## ASSIGNMENT:
Whenever a line in the material below includes "être", copy that line.

* * * * *

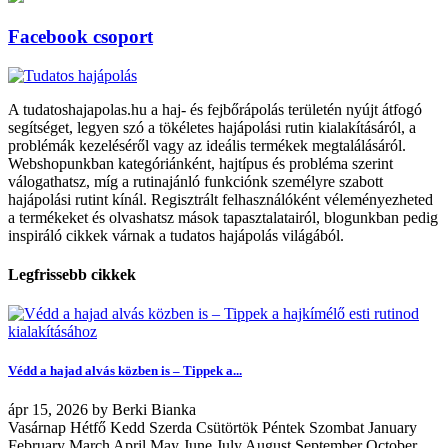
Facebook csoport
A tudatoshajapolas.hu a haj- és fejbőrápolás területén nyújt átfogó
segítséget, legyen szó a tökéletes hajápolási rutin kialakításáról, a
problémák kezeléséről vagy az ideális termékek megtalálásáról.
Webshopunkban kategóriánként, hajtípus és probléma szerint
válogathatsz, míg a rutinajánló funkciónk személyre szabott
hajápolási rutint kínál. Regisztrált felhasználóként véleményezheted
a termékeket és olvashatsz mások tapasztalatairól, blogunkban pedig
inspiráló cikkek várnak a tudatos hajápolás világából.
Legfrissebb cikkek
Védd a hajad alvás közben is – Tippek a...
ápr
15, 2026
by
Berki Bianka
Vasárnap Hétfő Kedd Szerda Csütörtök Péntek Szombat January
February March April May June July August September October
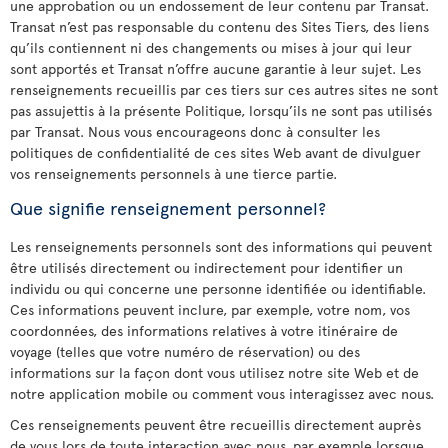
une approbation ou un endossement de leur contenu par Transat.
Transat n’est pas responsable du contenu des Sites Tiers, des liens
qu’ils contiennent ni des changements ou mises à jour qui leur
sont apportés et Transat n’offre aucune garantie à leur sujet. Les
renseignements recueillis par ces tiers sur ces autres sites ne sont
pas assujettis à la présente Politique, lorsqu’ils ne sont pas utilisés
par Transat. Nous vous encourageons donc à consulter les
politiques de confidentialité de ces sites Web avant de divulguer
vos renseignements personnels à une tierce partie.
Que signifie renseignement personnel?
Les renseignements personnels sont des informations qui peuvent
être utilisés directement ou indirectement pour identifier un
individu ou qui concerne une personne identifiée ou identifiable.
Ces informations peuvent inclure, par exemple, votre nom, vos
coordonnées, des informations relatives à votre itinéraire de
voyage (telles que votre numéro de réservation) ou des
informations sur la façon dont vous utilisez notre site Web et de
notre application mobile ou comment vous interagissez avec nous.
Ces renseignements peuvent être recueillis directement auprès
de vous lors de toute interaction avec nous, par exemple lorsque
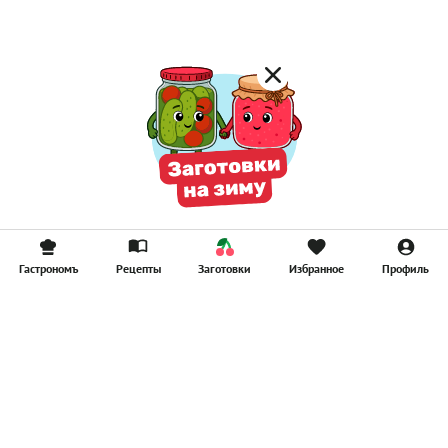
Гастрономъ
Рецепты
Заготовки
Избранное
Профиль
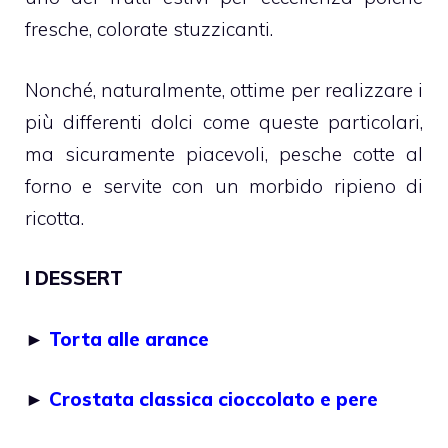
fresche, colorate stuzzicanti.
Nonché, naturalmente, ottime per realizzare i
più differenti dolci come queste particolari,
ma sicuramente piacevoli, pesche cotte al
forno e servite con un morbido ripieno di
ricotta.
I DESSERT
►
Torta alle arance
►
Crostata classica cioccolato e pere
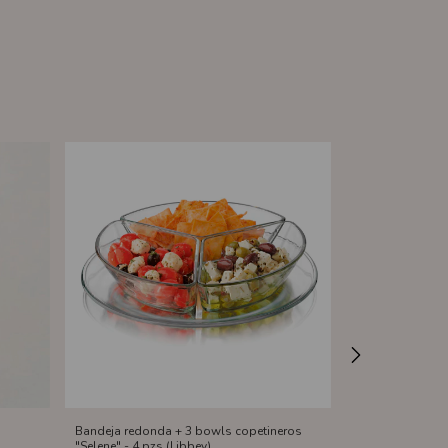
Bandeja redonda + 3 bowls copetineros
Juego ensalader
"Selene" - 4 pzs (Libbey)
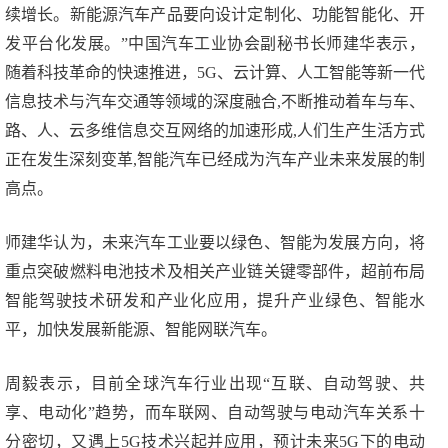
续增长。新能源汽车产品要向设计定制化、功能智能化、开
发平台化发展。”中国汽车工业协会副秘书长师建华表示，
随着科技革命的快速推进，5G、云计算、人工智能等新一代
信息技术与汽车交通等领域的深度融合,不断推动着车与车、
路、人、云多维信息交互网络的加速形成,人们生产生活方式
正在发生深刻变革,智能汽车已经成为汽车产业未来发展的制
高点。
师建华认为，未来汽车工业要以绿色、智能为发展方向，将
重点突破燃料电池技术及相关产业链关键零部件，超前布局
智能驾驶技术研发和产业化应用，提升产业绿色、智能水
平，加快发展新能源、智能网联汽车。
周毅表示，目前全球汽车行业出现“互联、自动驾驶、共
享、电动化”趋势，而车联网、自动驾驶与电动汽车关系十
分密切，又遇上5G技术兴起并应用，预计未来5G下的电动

* * * * *

## RESPONSE:
être utilisés directement ou indirectement pour identifier un
Ces renseignements peuvent être recueillis directement auprès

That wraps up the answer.